Start of DATA SHOWN

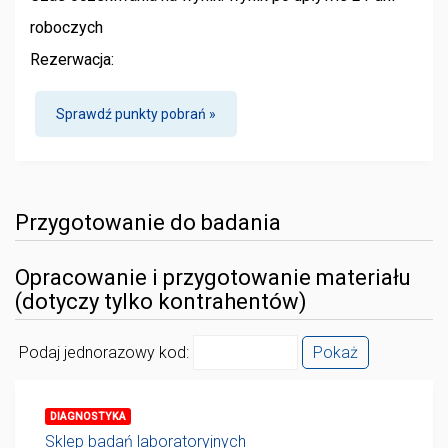
roboczych
Rezerwacja:
Sprawdź punkty pobrań »
Przygotowanie do badania
Opracowanie i przygotowanie materiału
(dotyczy tylko kontrahentów)
Podaj jednorazowy kod:
Pokaż
DIAGNOSTYKA
Sklep badań laboratoryjnych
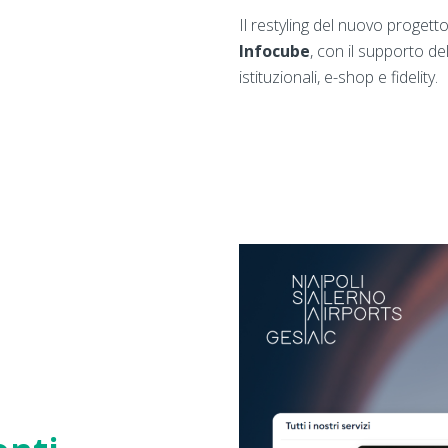
Il restyling del nuovo progett
Infocube
, con il supporto d
istituzionali, e-shop e fidelity.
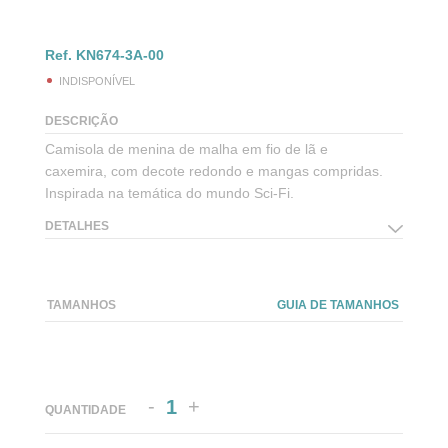
Ref.
KN674-3A-00
INDISPONÍVEL
DESCRIÇÃO
Camisola de menina de malha em fio de lã e
caxemira, com decote redondo e mangas compridas.
Inspirada na temática do mundo Sci-Fi.
DETALHES
TAMANHOS
GUIA DE TAMANHOS
-
+
QUANTIDADE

End of DATA SHOWN

WHAT YOU WILL DO. Set down the entries shown above once more, exactly as they read, but without pictures.

TASK SOLUTION.
roboczych
Rezerwacja:
Sprawdź punkty pobrań »
Przygotowanie do badania
Opracowanie i przygotowanie materiału
(dotyczy tylko kontrahentów)
Podaj jednorazowy kod:
Pokaż
DIAGNOSTYKA
Sklep badań laboratoryjnych
Il restyling del nuovo progett
Infocube
, con il supporto d
istituzionali, e-shop e fidelity.
Ref.
KN674-3A-00
INDISPONÍVEL
DESCRIÇÃO
Camisola de menina de malha em fio de lã e
caxemira, com decote redondo e mangas compridas.
Inspirada na temática do mundo Sci-Fi.
DETALHES
TAMANHOS
GUIA DE TAMANHOS
-
+
QUANTIDADE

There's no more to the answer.